El acento argentino del Chardonnay

Un país extensísimo en donde las cepas blancas parecen ir detrás de las tintas. La Chardonnay, sin embargo, se impone cada vez con más fuerza, descubriéndose interesantes terruños y descifrándose un estilo 100% nacional.

Hay un espíritu nacional, de eso no quedan dudas. En Argentina, las cepas blancas que lideran todos los conteos son la Pedro Giménez y la Torrontés Riojano. Eso sí, el podio lo cierra una variedad internacional que es la reina absoluta de los viñedos de este planeta (y, quién les dice, también de algunos otros). La Chardonnay está ahí presente.

La Chardonnay en Argentina tiene un presente muy bueno, y un gran futuro por delante. La gente de a poco va incorporando cada vez más los vinos blancos entre sus bebidas; esta aceptación de los blancos en general ha sido escasa, pero de a poco va tomando mayor protagonismo. De hecho, en nuestra bodega es de las más vendidas”, cuenta Lenny Martínez, enólogo de Domaine Bousquet que, justamente, con su Grande Reserve Chardonnay obtuvo una Medalla de Oro en la edición 2012 del concurso Chardonnay du Monde, habiéndose convertido en la única casa argentina en recibir tal distinción.

Si vamos a los números fríos, la Chardonnay es la tercera variedad blanca más importante del país, después de la Pedro Giménez y la Torrontés. Lo que resulta más llamativo es su evolución; solo con realizar una comparativa entre el año 2010 y el 2011, la gran variedad blanca aumentó su superficie un 40%: de 4.624,7 hectáreas a 6.472,9 en apenas 12 meses. Todo un indicador.

Es difícil generalizar, pero los mejores resultados que se están obteniendo en el país llegan de las zonas frías de Mendoza y Patagonia. Los suelos del Valle de Uco y del Valle del Rio Negro le imprimen un carácter mineral interesantísimo. Lejos del perfil de los Chardonnay de Chablis, eso sí, y en un punto intermedio con los potentes californianos.

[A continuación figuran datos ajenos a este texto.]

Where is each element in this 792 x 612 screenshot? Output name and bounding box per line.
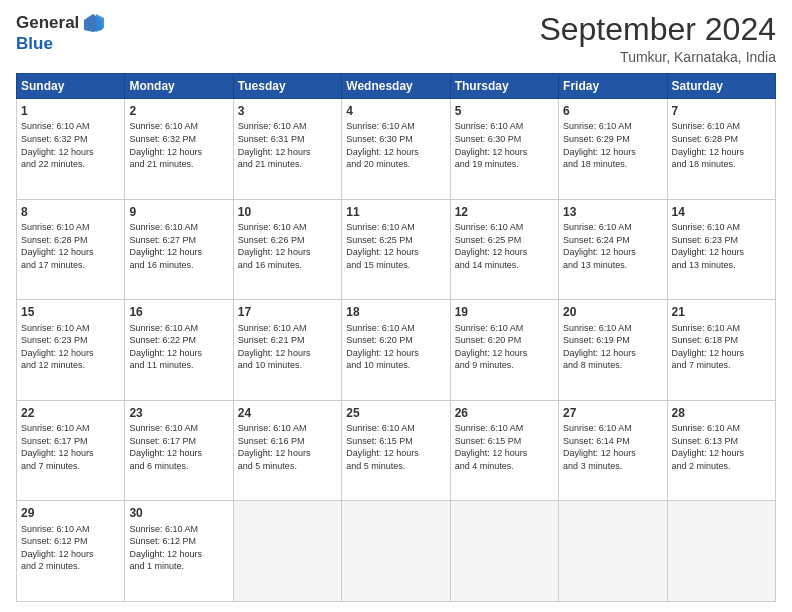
- day-number: 13: [563, 204, 662, 220]
- table-row: 10Sunrise: 6:10 AM Sunset: 6:26 PM Dayli…: [233, 199, 341, 300]
- logo-general-text: General: [16, 13, 79, 33]
- table-row: 4Sunrise: 6:10 AM Sunset: 6:30 PM Daylig…: [342, 99, 450, 200]
- day-info: Sunrise: 6:10 AM Sunset: 6:28 PM Dayligh…: [21, 221, 120, 271]
- page: General Blue September 2024 Tumkur, Karn…: [0, 0, 792, 612]
- day-info: Sunrise: 6:10 AM Sunset: 6:12 PM Dayligh…: [129, 523, 228, 573]
- table-row: 28Sunrise: 6:10 AM Sunset: 6:13 PM Dayli…: [667, 400, 775, 501]
- table-row: 20Sunrise: 6:10 AM Sunset: 6:19 PM Dayli…: [559, 300, 667, 401]
- day-number: 23: [129, 405, 228, 421]
- svg-marker-1: [96, 14, 104, 32]
- day-number: 1: [21, 103, 120, 119]
- day-number: 17: [238, 304, 337, 320]
- day-info: Sunrise: 6:10 AM Sunset: 6:20 PM Dayligh…: [346, 322, 445, 372]
- header: General Blue September 2024 Tumkur, Karn…: [16, 12, 776, 65]
- day-info: Sunrise: 6:10 AM Sunset: 6:20 PM Dayligh…: [455, 322, 554, 372]
- day-number: 8: [21, 204, 120, 220]
- day-number: 25: [346, 405, 445, 421]
- month-title: September 2024: [539, 12, 776, 47]
- day-info: Sunrise: 6:10 AM Sunset: 6:17 PM Dayligh…: [21, 422, 120, 472]
- table-row: 12Sunrise: 6:10 AM Sunset: 6:25 PM Dayli…: [450, 199, 558, 300]
- table-row: [233, 501, 341, 602]
- day-number: 28: [672, 405, 771, 421]
- day-info: Sunrise: 6:10 AM Sunset: 6:18 PM Dayligh…: [672, 322, 771, 372]
- table-row: [450, 501, 558, 602]
- location: Tumkur, Karnataka, India: [539, 49, 776, 65]
- day-info: Sunrise: 6:10 AM Sunset: 6:25 PM Dayligh…: [346, 221, 445, 271]
- table-row: 18Sunrise: 6:10 AM Sunset: 6:20 PM Dayli…: [342, 300, 450, 401]
- table-row: 22Sunrise: 6:10 AM Sunset: 6:17 PM Dayli…: [17, 400, 125, 501]
- day-info: Sunrise: 6:10 AM Sunset: 6:21 PM Dayligh…: [238, 322, 337, 372]
- day-info: Sunrise: 6:10 AM Sunset: 6:32 PM Dayligh…: [21, 120, 120, 170]
- day-info: Sunrise: 6:10 AM Sunset: 6:31 PM Dayligh…: [238, 120, 337, 170]
- day-info: Sunrise: 6:10 AM Sunset: 6:29 PM Dayligh…: [563, 120, 662, 170]
- day-info: Sunrise: 6:10 AM Sunset: 6:27 PM Dayligh…: [129, 221, 228, 271]
- table-row: 25Sunrise: 6:10 AM Sunset: 6:15 PM Dayli…: [342, 400, 450, 501]
- table-row: 8Sunrise: 6:10 AM Sunset: 6:28 PM Daylig…: [17, 199, 125, 300]
- table-row: 26Sunrise: 6:10 AM Sunset: 6:15 PM Dayli…: [450, 400, 558, 501]
- table-row: 15Sunrise: 6:10 AM Sunset: 6:23 PM Dayli…: [17, 300, 125, 401]
- table-row: 1Sunrise: 6:10 AM Sunset: 6:32 PM Daylig…: [17, 99, 125, 200]
- table-row: 24Sunrise: 6:10 AM Sunset: 6:16 PM Dayli…: [233, 400, 341, 501]
- day-number: 14: [672, 204, 771, 220]
- day-info: Sunrise: 6:10 AM Sunset: 6:23 PM Dayligh…: [672, 221, 771, 271]
- calendar-week-row: 22Sunrise: 6:10 AM Sunset: 6:17 PM Dayli…: [17, 400, 776, 501]
- col-sunday: Sunday: [17, 74, 125, 99]
- logo-icon: [82, 12, 104, 34]
- table-row: 5Sunrise: 6:10 AM Sunset: 6:30 PM Daylig…: [450, 99, 558, 200]
- day-number: 15: [21, 304, 120, 320]
- day-number: 30: [129, 505, 228, 521]
- col-thursday: Thursday: [450, 74, 558, 99]
- day-number: 16: [129, 304, 228, 320]
- day-number: 21: [672, 304, 771, 320]
- day-number: 24: [238, 405, 337, 421]
- logo-blue-text: Blue: [16, 34, 53, 54]
- day-number: 11: [346, 204, 445, 220]
- day-number: 12: [455, 204, 554, 220]
- calendar-week-row: 29Sunrise: 6:10 AM Sunset: 6:12 PM Dayli…: [17, 501, 776, 602]
- table-row: 17Sunrise: 6:10 AM Sunset: 6:21 PM Dayli…: [233, 300, 341, 401]
- day-number: 22: [21, 405, 120, 421]
- day-number: 27: [563, 405, 662, 421]
- day-info: Sunrise: 6:10 AM Sunset: 6:15 PM Dayligh…: [455, 422, 554, 472]
- table-row: 9Sunrise: 6:10 AM Sunset: 6:27 PM Daylig…: [125, 199, 233, 300]
- calendar-header-row: Sunday Monday Tuesday Wednesday Thursday…: [17, 74, 776, 99]
- day-info: Sunrise: 6:10 AM Sunset: 6:13 PM Dayligh…: [672, 422, 771, 472]
- table-row: 14Sunrise: 6:10 AM Sunset: 6:23 PM Dayli…: [667, 199, 775, 300]
- day-number: 26: [455, 405, 554, 421]
- day-info: Sunrise: 6:10 AM Sunset: 6:22 PM Dayligh…: [129, 322, 228, 372]
- day-info: Sunrise: 6:10 AM Sunset: 6:12 PM Dayligh…: [21, 523, 120, 573]
- day-info: Sunrise: 6:10 AM Sunset: 6:17 PM Dayligh…: [129, 422, 228, 472]
- table-row: [667, 501, 775, 602]
- day-number: 6: [563, 103, 662, 119]
- day-info: Sunrise: 6:10 AM Sunset: 6:19 PM Dayligh…: [563, 322, 662, 372]
- table-row: 16Sunrise: 6:10 AM Sunset: 6:22 PM Dayli…: [125, 300, 233, 401]
- day-info: Sunrise: 6:10 AM Sunset: 6:25 PM Dayligh…: [455, 221, 554, 271]
- col-saturday: Saturday: [667, 74, 775, 99]
- day-info: Sunrise: 6:10 AM Sunset: 6:16 PM Dayligh…: [238, 422, 337, 472]
- day-info: Sunrise: 6:10 AM Sunset: 6:30 PM Dayligh…: [455, 120, 554, 170]
- day-number: 10: [238, 204, 337, 220]
- table-row: 29Sunrise: 6:10 AM Sunset: 6:12 PM Dayli…: [17, 501, 125, 602]
- day-number: 5: [455, 103, 554, 119]
- col-monday: Monday: [125, 74, 233, 99]
- day-number: 19: [455, 304, 554, 320]
- day-info: Sunrise: 6:10 AM Sunset: 6:14 PM Dayligh…: [563, 422, 662, 472]
- day-number: 2: [129, 103, 228, 119]
- table-row: [342, 501, 450, 602]
- table-row: 27Sunrise: 6:10 AM Sunset: 6:14 PM Dayli…: [559, 400, 667, 501]
- day-info: Sunrise: 6:10 AM Sunset: 6:32 PM Dayligh…: [129, 120, 228, 170]
- table-row: 3Sunrise: 6:10 AM Sunset: 6:31 PM Daylig…: [233, 99, 341, 200]
- table-row: 11Sunrise: 6:10 AM Sunset: 6:25 PM Dayli…: [342, 199, 450, 300]
- calendar-week-row: 15Sunrise: 6:10 AM Sunset: 6:23 PM Dayli…: [17, 300, 776, 401]
- table-row: 6Sunrise: 6:10 AM Sunset: 6:29 PM Daylig…: [559, 99, 667, 200]
- title-block: September 2024 Tumkur, Karnataka, India: [539, 12, 776, 65]
- day-info: Sunrise: 6:10 AM Sunset: 6:15 PM Dayligh…: [346, 422, 445, 472]
- logo: General Blue: [16, 12, 104, 54]
- table-row: 30Sunrise: 6:10 AM Sunset: 6:12 PM Dayli…: [125, 501, 233, 602]
- day-number: 18: [346, 304, 445, 320]
- day-info: Sunrise: 6:10 AM Sunset: 6:24 PM Dayligh…: [563, 221, 662, 271]
- day-number: 20: [563, 304, 662, 320]
- day-number: 4: [346, 103, 445, 119]
- col-friday: Friday: [559, 74, 667, 99]
- table-row: 2Sunrise: 6:10 AM Sunset: 6:32 PM Daylig…: [125, 99, 233, 200]
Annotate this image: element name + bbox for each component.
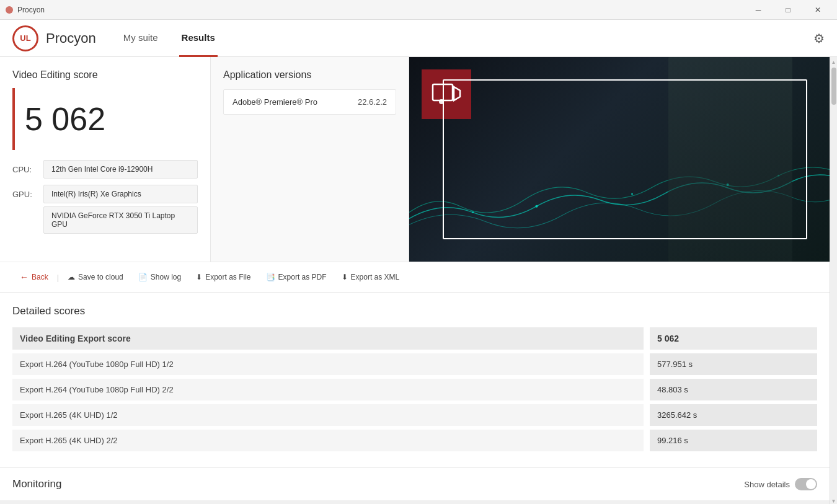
- app-title: Procyon: [46, 30, 96, 46]
- cpu-label: CPU:: [12, 160, 37, 174]
- pdf-icon: 📑: [266, 273, 275, 281]
- score-table: Video Editing Export score 5 062 Export …: [12, 327, 817, 451]
- show-details-label: Show details: [744, 480, 790, 489]
- gpu-label: GPU:: [12, 185, 37, 199]
- score-row-value-3: 3265.642 s: [650, 404, 817, 426]
- export-xml-label: Export as XML: [351, 273, 400, 281]
- app-versions-panel: Application versions Adobe® Premiere® Pr…: [211, 57, 409, 262]
- log-icon: 📄: [138, 273, 148, 281]
- score-value: 5 062: [25, 103, 105, 135]
- toggle-area: Show details: [744, 478, 817, 490]
- score-area: 5 062: [12, 88, 198, 150]
- action-bar: ← Back | ☁ Save to cloud 📄 Show log ⬇ Ex…: [0, 262, 830, 293]
- scroll-down-arrow[interactable]: ▼: [831, 498, 836, 504]
- logo-circle: UL: [12, 25, 38, 51]
- score-row-label-4: Export H.265 (4K UHD) 2/2: [12, 430, 644, 451]
- titlebar-app-name: Procyon: [5, 6, 45, 14]
- back-label: Back: [32, 273, 48, 281]
- score-bar: [12, 88, 15, 150]
- image-frame: [443, 79, 807, 239]
- xml-icon: ⬇: [342, 273, 348, 281]
- app-versions-title: Application versions: [223, 69, 396, 81]
- back-button[interactable]: ← Back: [12, 268, 56, 286]
- score-row-label-0: Video Editing Export score: [12, 327, 644, 350]
- main-scroll: Video Editing score 5 062 CPU: 12th Gen …: [0, 57, 830, 504]
- scroll-track: [831, 65, 836, 498]
- save-to-cloud-label: Save to cloud: [78, 273, 123, 281]
- score-table-row: Export H.264 (YouTube 1080p Full HD) 2/2…: [12, 379, 817, 400]
- titlebar-label: Procyon: [17, 6, 45, 14]
- export-as-file-button[interactable]: ⬇ Export as File: [188, 269, 258, 285]
- score-table-row: Video Editing Export score 5 062: [12, 327, 817, 350]
- monitoring-toggle[interactable]: [795, 478, 817, 490]
- cpu-values: 12th Gen Intel Core i9-12900H: [43, 160, 198, 179]
- back-arrow-icon: ←: [20, 272, 29, 282]
- gpu-row: GPU: Intel(R) Iris(R) Xe Graphics NVIDIA…: [12, 185, 198, 234]
- logo-letters: UL: [20, 33, 30, 43]
- benchmark-image-panel: [409, 57, 830, 262]
- export-as-pdf-button[interactable]: 📑 Export as PDF: [259, 269, 334, 285]
- gpu-values: Intel(R) Iris(R) Xe Graphics NVIDIA GeFo…: [43, 185, 198, 234]
- score-row-value-0: 5 062: [650, 327, 817, 350]
- cloud-icon: ☁: [68, 273, 75, 281]
- score-row-value-4: 99.216 s: [650, 430, 817, 451]
- header: UL Procyon My suite Results ⚙: [0, 20, 837, 57]
- score-table-row: Export H.264 (YouTube 1080p Full HD) 1/2…: [12, 353, 817, 375]
- hardware-section: CPU: 12th Gen Intel Core i9-12900H GPU: …: [12, 160, 198, 234]
- score-panel: Video Editing score 5 062 CPU: 12th Gen …: [0, 57, 211, 262]
- app-name: Adobe® Premiere® Pro: [232, 97, 317, 107]
- score-table-row: Export H.265 (4K UHD) 2/2 99.216 s: [12, 430, 817, 451]
- scroll-thumb[interactable]: [831, 68, 836, 105]
- monitoring-title: Monitoring: [12, 478, 61, 490]
- score-row-label-1: Export H.264 (YouTube 1080p Full HD) 1/2: [12, 353, 644, 375]
- scroll-up-arrow[interactable]: ▲: [831, 60, 836, 65]
- minimize-button[interactable]: ─: [744, 0, 773, 20]
- titlebar: Procyon ─ □ ✕: [0, 0, 837, 20]
- export-file-label: Export as File: [205, 273, 250, 281]
- maximize-button[interactable]: □: [774, 0, 802, 20]
- export-pdf-label: Export as PDF: [278, 273, 327, 281]
- download-file-icon: ⬇: [196, 273, 202, 281]
- page-layout: Video Editing score 5 062 CPU: 12th Gen …: [0, 57, 837, 504]
- toggle-knob: [806, 479, 816, 489]
- app-version: 22.6.2.2: [358, 97, 387, 107]
- show-log-button[interactable]: 📄 Show log: [131, 269, 188, 285]
- monitoring-bar: Monitoring Show details: [0, 467, 830, 500]
- nav-results[interactable]: Results: [179, 20, 218, 57]
- scrollbar[interactable]: ▲ ▼: [830, 57, 837, 504]
- settings-icon[interactable]: ⚙: [813, 31, 825, 46]
- export-as-xml-button[interactable]: ⬇ Export as XML: [334, 269, 407, 285]
- score-row-label-2: Export H.264 (YouTube 1080p Full HD) 2/2: [12, 379, 644, 400]
- score-title: Video Editing score: [12, 69, 198, 81]
- image-bg: [409, 57, 830, 262]
- window-controls: ─ □ ✕: [744, 0, 832, 20]
- score-row-label-3: Export H.265 (4K UHD) 1/2: [12, 404, 644, 426]
- svg-point-0: [6, 6, 13, 14]
- nav-my-suite[interactable]: My suite: [121, 20, 161, 57]
- close-button[interactable]: ✕: [804, 0, 832, 20]
- detailed-scores-section: Detailed scores Video Editing Export sco…: [0, 293, 830, 467]
- detailed-scores-title: Detailed scores: [12, 305, 817, 317]
- show-log-label: Show log: [151, 273, 181, 281]
- app-icon: [5, 6, 14, 14]
- app-row: Adobe® Premiere® Pro 22.6.2.2: [223, 89, 396, 115]
- save-to-cloud-button[interactable]: ☁ Save to cloud: [60, 269, 131, 285]
- score-table-row: Export H.265 (4K UHD) 1/2 3265.642 s: [12, 404, 817, 426]
- score-row-value-2: 48.803 s: [650, 379, 817, 400]
- gpu-chip-0: Intel(R) Iris(R) Xe Graphics: [43, 185, 198, 203]
- top-section: Video Editing score 5 062 CPU: 12th Gen …: [0, 57, 830, 262]
- logo: UL Procyon: [12, 25, 96, 51]
- cpu-row: CPU: 12th Gen Intel Core i9-12900H: [12, 160, 198, 179]
- cpu-chip: 12th Gen Intel Core i9-12900H: [43, 160, 198, 179]
- gpu-chip-1: NVIDIA GeForce RTX 3050 Ti Laptop GPU: [43, 206, 198, 234]
- score-row-value-1: 577.951 s: [650, 353, 817, 375]
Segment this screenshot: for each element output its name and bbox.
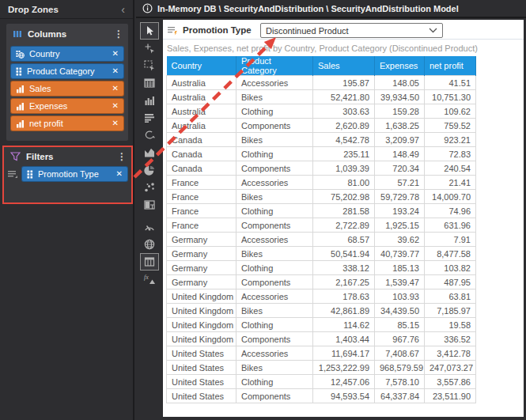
field-pill-sales[interactable]: Sales✕: [10, 81, 124, 96]
cell-text: Bikes: [237, 304, 313, 318]
filter-list-handle-icon[interactable]: [7, 169, 18, 179]
cell-text: Clothing: [237, 204, 313, 218]
area-chart-button[interactable]: [140, 144, 159, 161]
table-row[interactable]: GermanyComponents2,167.251,539.47487.95: [167, 275, 476, 289]
cell-number: 103.82: [425, 261, 476, 275]
table-row[interactable]: CanadaBikes4,542.783,209.97923.21: [167, 133, 476, 147]
table-row[interactable]: United KingdomBikes42,861.8934,439.507,1…: [167, 304, 476, 318]
table-row[interactable]: AustraliaComponents2,620.891,638.25759.5…: [167, 119, 476, 133]
cell-text: Bikes: [237, 247, 313, 261]
table-row[interactable]: United KingdomAccessories178.63103.9363.…: [167, 289, 476, 304]
table-row[interactable]: United StatesComponents94,593.5464,337.8…: [167, 389, 476, 403]
grid-column-header-country[interactable]: Country: [167, 56, 237, 76]
field-pill-country[interactable]: Country✕: [10, 46, 124, 62]
field-pill-product-category[interactable]: Product Category✕: [10, 63, 124, 79]
field-pill-expenses[interactable]: Expenses✕: [10, 98, 124, 114]
grid-column-header-expenses[interactable]: Expenses: [375, 56, 425, 76]
table-row[interactable]: AustraliaBikes52,421.8039,934.5010,751.3…: [167, 90, 476, 104]
remove-field-button[interactable]: ✕: [113, 170, 123, 178]
cell-number: 240.54: [425, 161, 476, 176]
remove-field-button[interactable]: ✕: [109, 119, 119, 127]
cell-number: 64,337.84: [375, 389, 425, 403]
cell-text: United States: [167, 375, 237, 389]
table-row[interactable]: United KingdomClothing114.6285.1519.58: [167, 318, 476, 332]
cell-number: 923.21: [425, 133, 476, 147]
cell-number: 195.87: [313, 76, 375, 90]
globe-grid-icon: [16, 50, 25, 59]
columns-menu-button[interactable]: ⋮: [114, 32, 122, 37]
promotion-type-dropdown[interactable]: Discontinued Product: [260, 23, 443, 38]
table-row[interactable]: CanadaClothing235.11148.4972.83: [167, 147, 476, 161]
table-row[interactable]: FranceAccessories81.0057.2121.41: [167, 176, 476, 190]
table-row[interactable]: United StatesClothing12,457.067,578.103,…: [167, 375, 476, 389]
field-pill-promotion-type[interactable]: Promotion Type✕: [21, 166, 128, 182]
cell-text: Accessories: [237, 233, 313, 247]
table-row[interactable]: GermanyAccessories68.5739.627.91: [167, 233, 476, 247]
field-pill-net-profit[interactable]: net profit✕: [10, 115, 124, 131]
cell-text: Clothing: [237, 104, 313, 119]
scatter-chart-button[interactable]: [140, 179, 159, 196]
table-row[interactable]: United KingdomComponents1,403.44967.7633…: [167, 332, 476, 346]
cell-text: United Kingdom: [167, 318, 237, 332]
cell-number: 8,477.58: [425, 247, 476, 261]
drop-zones-title: Drop Zones: [8, 5, 121, 14]
pie-chart-button[interactable]: [140, 161, 159, 179]
cell-number: 235.11: [313, 147, 375, 161]
marquee-select-tool[interactable]: [140, 57, 159, 74]
pointer-tool[interactable]: [140, 22, 159, 40]
remove-field-button[interactable]: ✕: [109, 102, 119, 110]
filters-drop-zone-highlighted: Filters ⋮ Promotion Type✕: [2, 146, 133, 204]
bar-chart-button[interactable]: [140, 109, 159, 127]
cell-number: 281.58: [313, 204, 375, 218]
cell-number: 7,185.97: [425, 304, 476, 318]
cell-text: Accessories: [237, 176, 313, 190]
filters-section-header: Filters ⋮: [4, 147, 131, 166]
table-row[interactable]: United StatesBikes1,253,222.99968,579.59…: [167, 361, 476, 375]
cell-text: Components: [237, 275, 313, 289]
table-row[interactable]: FranceClothing281.58193.2474.96: [167, 204, 476, 218]
grid-column-header-product-category[interactable]: Product Category: [237, 56, 313, 76]
info-icon[interactable]: [142, 3, 153, 13]
cell-text: Australia: [167, 119, 237, 133]
collapse-sidebar-icon[interactable]: ‹: [121, 4, 125, 15]
cell-text: Components: [237, 332, 313, 346]
table-row[interactable]: United StatesAccessories11,694.177,408.6…: [167, 346, 476, 361]
cell-number: 1,403.44: [313, 332, 375, 346]
cell-number: 11,694.17: [313, 346, 375, 361]
filters-menu-button[interactable]: ⋮: [117, 154, 125, 160]
lasso-chart-button[interactable]: [140, 127, 159, 144]
cell-number: 57.21: [375, 176, 425, 190]
cell-number: 487.95: [425, 275, 476, 289]
cell-text: Clothing: [237, 147, 313, 161]
cell-number: 68.57: [313, 233, 375, 247]
pivot-grid-button[interactable]: [140, 74, 159, 92]
grid-column-header-sales[interactable]: Sales: [313, 56, 375, 76]
grid-button[interactable]: [140, 253, 159, 271]
table-row[interactable]: FranceBikes75,202.9859,729.7814,009.70: [167, 190, 476, 204]
table-row[interactable]: GermanyClothing338.12185.13103.82: [167, 261, 476, 275]
svg-text:fx: fx: [144, 274, 149, 281]
table-row[interactable]: FranceComponents2,722.891,925.15631.96: [167, 218, 476, 233]
table-row[interactable]: AustraliaAccessories195.87148.0541.51: [167, 76, 476, 90]
cell-text: France: [167, 176, 237, 190]
advanced-chart-button[interactable]: fx: [140, 271, 159, 288]
mini-bars-icon: [16, 102, 25, 111]
column-chart-button[interactable]: [140, 92, 159, 109]
cell-number: 7,408.67: [375, 346, 425, 361]
table-row[interactable]: GermanyBikes50,541.9440,739.778,477.58: [167, 247, 476, 261]
cell-text: France: [167, 218, 237, 233]
grid-column-header-net-profit[interactable]: net profit: [425, 56, 476, 76]
mini-bars-icon: [16, 85, 25, 93]
map-button[interactable]: [140, 236, 159, 253]
treemap-button[interactable]: [140, 196, 159, 214]
gauge-button[interactable]: [140, 218, 159, 236]
add-pointer-tool[interactable]: [140, 40, 159, 57]
remove-field-button[interactable]: ✕: [109, 85, 119, 93]
model-path-header: In-Memory DB \ SecurityAndDistribution \…: [136, 0, 526, 18]
remove-field-button[interactable]: ✕: [109, 50, 119, 58]
table-row[interactable]: CanadaComponents1,039.39720.34240.54: [167, 161, 476, 176]
cell-text: United States: [167, 361, 237, 375]
table-row[interactable]: AustraliaClothing303.63159.28109.62: [167, 104, 476, 119]
remove-field-button[interactable]: ✕: [109, 67, 119, 75]
report-title: Sales, Expenses, net profit by Country, …: [167, 44, 524, 53]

Entre estos dos estilos, de hecho, parece estar asomándose un tercer eslabón. Una unión que logra obtener la estructura y untuosidad de los norteamericanos pero sin caer en la pesadez de su empalagoso paladar. Laura Catena, CEO de Catena Zapata, cuenta que, justamente, “el Chardonnay argentino de las zonas altas en Mendoza es diferente de los Chardonnay de otras partes del mundo: tiene la acidez y la frescura en boca de Borgoña, y una mezcla entre lo floral y lo mineral que es única. Si me preguntan, yo veo un gran futuro para el Chardonnay argentino como vino de guarda y vino que puede competir con los mejores del mundo“.

También hay que ser sinceros: Argentina no es un país mundialmente reconocido por sus vinos más claros. Malbec, blends tintos y algo de Cabernet Sauvignon están asomándose, pero en materia de blancos nos queda una asignatura pendiente. Apenas el Torrontés parece conquistar algunos mercados, pero con un perfil que busca el vino simple y fácil de beber. No con la distinción de un gran Chardonnay.

Aún hay un largo camino por recorrer, decenas de nuevas cosechas que vendrán y, en el medio, un centenar (o miles, por qué no) de buenos Chardonnay por descubrir.